After ordination, drawn by this larger vision, I worked for the better part of four years in the organized priesthood and then left for a more secularized lifestyle. All the while seeking to answer the questions, “What do I really want? What really matters? Who am I?”
My early sense of presence and being itself was somewhat of a guide, like the north-star at night. But I needed more specific guidance. At that time, the notion of soulfulness in everyday life was being popularized by Thomas Moore, in his book, Care Of The Soul. His treatment of this subject helped me open once again to the value of my own sense of spirituality.
This search led me to the western teachers of Dharma. They guided me on a path toward a life mindfully lived. There I came to recognize the beauty of my inner nature and the frailty and inadequacy of the thinking mind.
Another way was opening up. I gradually began to see that my thinking mind, wisely used, is a wonderful and beautiful strength. This human ability has drafted the science that softens so much physical suffering, written great books, and has given rise to noble visualizations.

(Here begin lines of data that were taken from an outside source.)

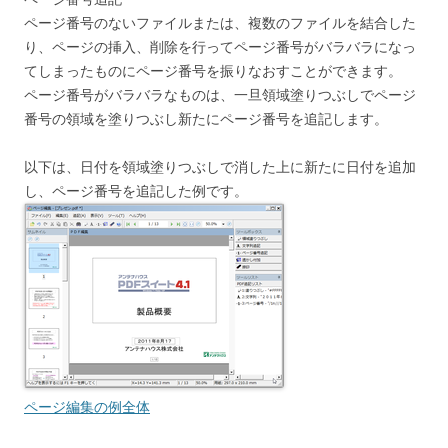
ページ番号のないファイルまたは、複数のファイルを結合した
り、ページの挿入、削除を行ってページ番号がバラバラになっ
てしまったものにページ番号を振りなおすことができます。
ページ番号がバラバラなものは、一旦領域塗りつぶしでページ
番号の領域を塗りつぶし新たにページ番号を追記します。
以下は、日付を領域塗りつぶしで消した上に新たに日付を追加
し、ページ番号を追記した例です。
ページ編集の例全体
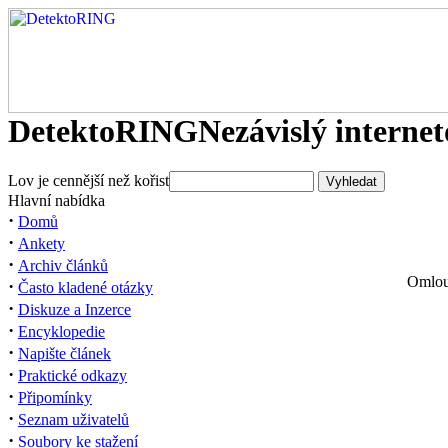
DetektoRING
Nezávislý interne
Lov je cennější než kořist
Hlavní nabídka
·
Domů
·
Ankety
·
Archiv článků
Omlouv
·
Často kladené otázky
·
Diskuze a Inzerce
·
Encyklopedie
·
Napište článek
·
Praktické odkazy
·
Připomínky
·
Seznam uživatelů
·
Soubory ke stažení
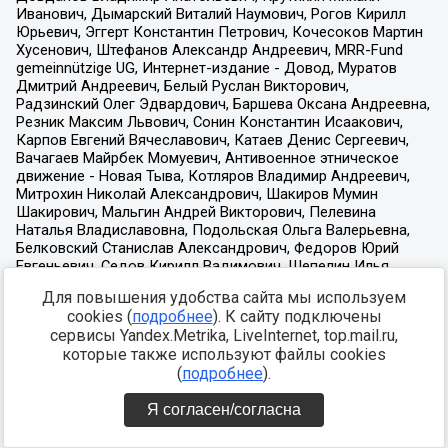
Для повышения удобства сайта мы используем
cookies (
подробнее
). К сайту подключены
сервисы Yandex.Metrika, LiveInternet, top.mail.ru,
которые также используют файлы cookies
(
подробнее
).
Я согласен/согласна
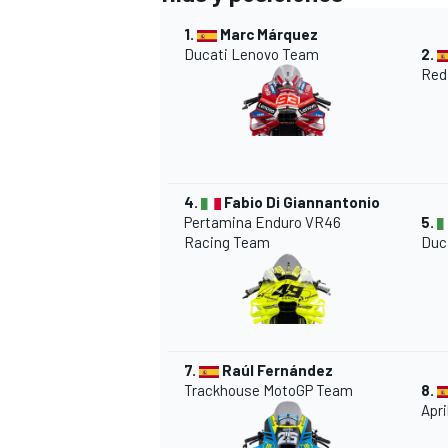
1.
Marc Márquez
Ducati Lenovo Team
2.
Red
4.
Fabio Di Giannantonio
Pertamina Enduro VR46
5.
Racing Team
Duc
MÁS CATEGORÍAS
7.
Raúl Fernández
Trackhouse MotoGP Team
8.
Apri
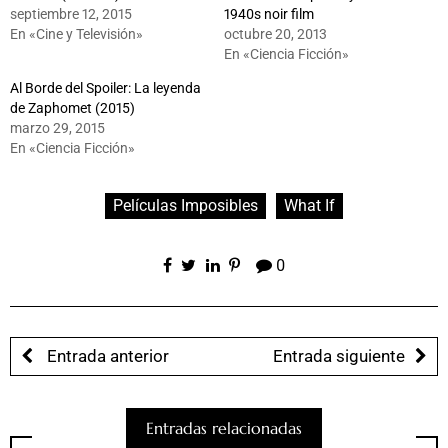
septiembre 12, 2015
1940s noir film
En «Cine y Televisión»
octubre 20, 2013
En «Ciencia Ficción»
Al Borde del Spoiler: La leyenda
de Zaphomet (2015)
marzo 29, 2015
En «Ciencia Ficción»
Películas Imposibles
What If
0
Entrada anterior
Entrada siguiente
Entradas relacionadas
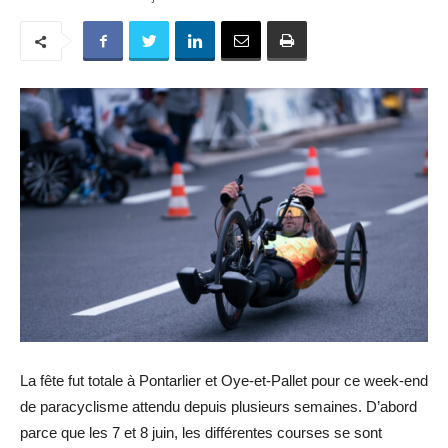
La fête fut totale à Pontarlier et Oye-et-Pallet pour ce week-end
de paracyclisme attendu depuis plusieurs semaines. D’abord
parce que les
7 et 8 juin, les différentes courses se sont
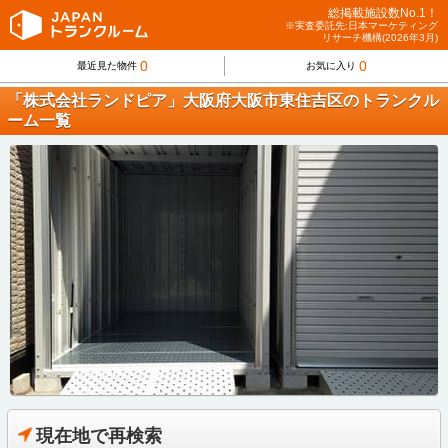
総掲載施設数No.1！
※実査委託先:日本マーケティング
リサーチ機構(2026年3月)
0
0
最近見た物件
お気に入り
「株式会社ランドピア」大阪府大阪市東住吉区のトランクル
ーム一覧
現在地で再検索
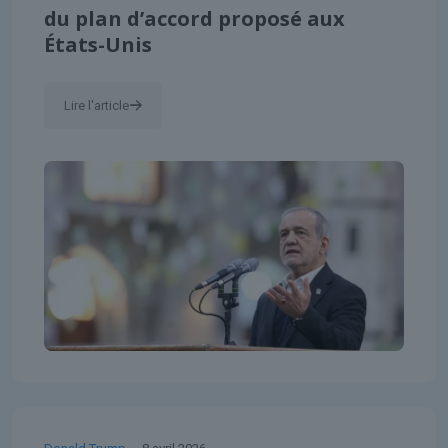
du plan d’accord proposé aux
États-Unis
Lire l'article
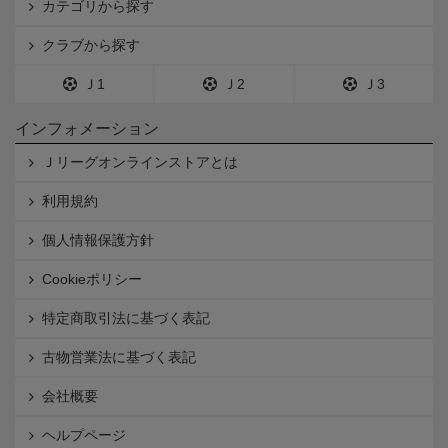
カテゴリから探す
クラブから探す
Ｊ1
Ｊ2
Ｊ3
インフォメーション
Ｊリーグオンラインストアとは
利用規約
個人情報保護方針
Cookieポリシー
特定商取引法に基づく表記
古物営業法に基づく表記
会社概要
ヘルプページ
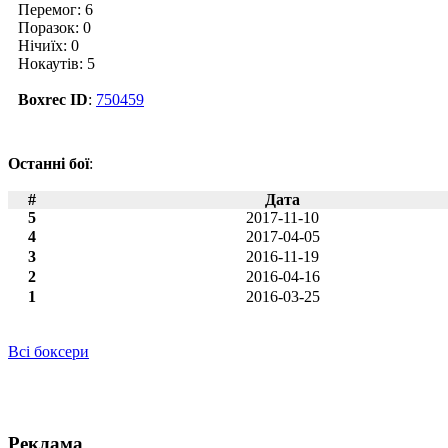
Перемог: 6
Поразок: 0
Нічиїх: 0
Нокаутів: 5
Boxrec ID
:
750459
Останні бої
:
#
Дата
5
2017-11-10
4
2017-04-05
3
2016-11-19
2
2016-04-16
1
2016-03-25
Всі боксери
Новини по Раджаб Бутаєва
Реклама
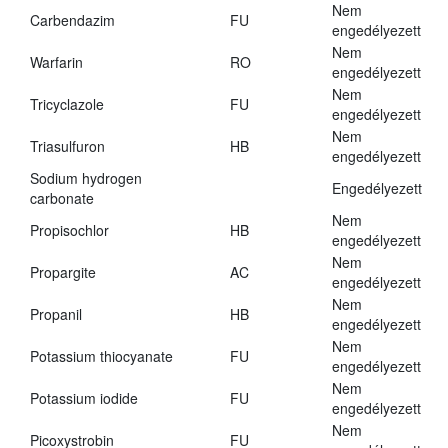
Nem
Carbendazim
FU
engedélyezett
Nem
Warfarin
RO
engedélyezett
Nem
Tricyclazole
FU
engedélyezett
Nem
Triasulfuron
HB
engedélyezett
Sodium hydrogen
Engedélyezett
carbonate
Nem
Propisochlor
HB
engedélyezett
Nem
Propargite
AC
engedélyezett
Nem
Propanil
HB
engedélyezett
Nem
Potassium thiocyanate
FU
engedélyezett
Nem
Potassium iodide
FU
engedélyezett
Nem
Picoxystrobin
FU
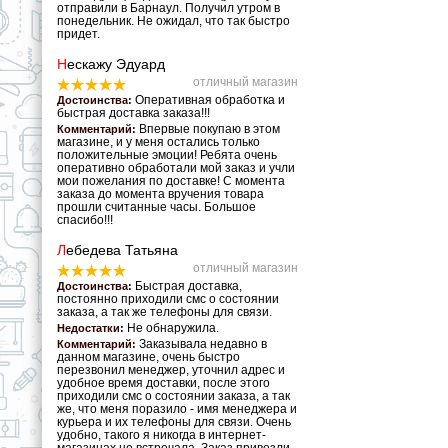
отправили в Барнаул. Получил утром в
понедельник. Не ожидал, что так быстро
придет.
Н
ескажу Эдуард
отличный магазин
Оперативная обработка и
Достоинства:
быстрая доставка заказа!!!
Впервые покупаю в этом
Комментарий:
магазине, и у меня остались только
положительные эмоции! Ребята очень
оперативно обработали мой заказ и учли
мои пожелания по доставке! С момента
заказа до момента вручения товара
прошли считанные часы. Большое
спасибо!!!
Л
ебедева Татьяна
отличный магазин
Быстрая доставка,
Достоинства:
постоянно приходили смс о состоянии
заказа, а так же телефоны для связи.
Не обнаружила.
Недостатки:
Заказывала недавно в
Комментарий:
данном магазине, очень быстро
перезвонил менеджер, уточнил адрес и
удобное время доставки, после этого
приходили смс о состоянии заказа, а так
же, что меня поразило - имя менеджера и
курьера и их телефоны для связи. Очень
удобно, такого я никогда в интернет-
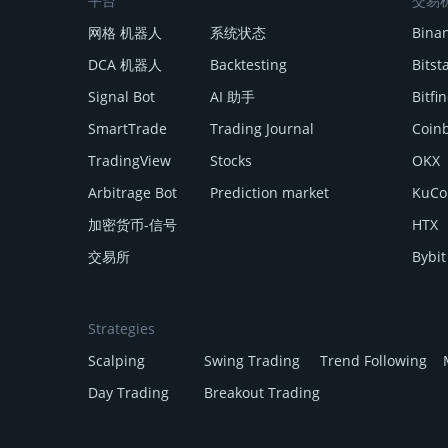
平台
交易
网格 机器人
系统状态
Bina
DCA 机器人
Backtesting
Bits
Signal Bot
AI 助手
Bitfi
SmartTrade
Trading Journal
Coin
TradingView
Stocks
OKX
Arbitrage Bot
Prediction market
KuCo
加密货币-信号
HTX
交易所
Bybit
Strategies
Scalping
Swing Trading
Trend Following
Day Trading
Breakout Trading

This same talent for the good and healthy had been and sometimes still is an agent of destruction in my life. These were like two sides of a conflict in my head. One side identified with the thinking mind and that was stultifying; the other trusted that I am more than this thinking mind and that was reassuring. My awareness is all encompassing and reveals my very being. This revelation cannot be captured by words or thoughts but only experienced, moment by moment, by the willing heart and mind. This awareness is too big for words. It lives in a place of deep peace and acceptance, best nurtured in silence. It is beyond the stresses of life and anxiety. Or rather, it is greater than these and allows them to play in its garden.
From this awareness of Being itself arises the gifts of love, compassion, wisdom, joy, and equanimity. Here is the true soil of life that provides all the nutrients I need to be at peace with myself and the world around me.
As the years go by, I still find myself sometimes identifying with the thinking mind, but have more and more treasured moments of presence. One such experience occurred last fall. On a cold November day, I sat alone amid the forest and fields of Pennsylvania watching a stream flow in the gulley below. This was just after I had celebrated a wedding in a 100 year old chapel. There was a sense of being loved, of belonging, of being at home, of peace.
I rose from the rock I was sitting on and walked alone through the fields knowing that I had touched the mystery of oneness and the mystery of impermanence. Realizing that emptiness is not an absence but a receptivity in which the Divine is reflected. I keenly felt the true meaning of the word sacrament. It means to recognize the sacred in all that is deeply human. Then love becomes radiant in the flesh and blood, smiles and tears of everyday life.
My malevolent obsession with the thinking mind is waning. This nightmare is turning into a wonderful vision that life can be joyful and is well beyond the influence of the thinking mind. To celebrate love in all its forms is available only in the present.
As the religious faith of my childhood was challenged and I matured, I may have, for a while, thrown out the baby with the bath water. This flame is now rekindled by the Dharma. Thankfully, a transformation.
To me, this means that the essence of truth present in all the major spiritual traditions is much larger than any one set of dogmas or myths. It lives within and around us day in and day out. It is available for the asking and if we are receptive.
This presence is available to all of us. As Jon Kabat-Zinn says, “There is power and pleasure in being present”.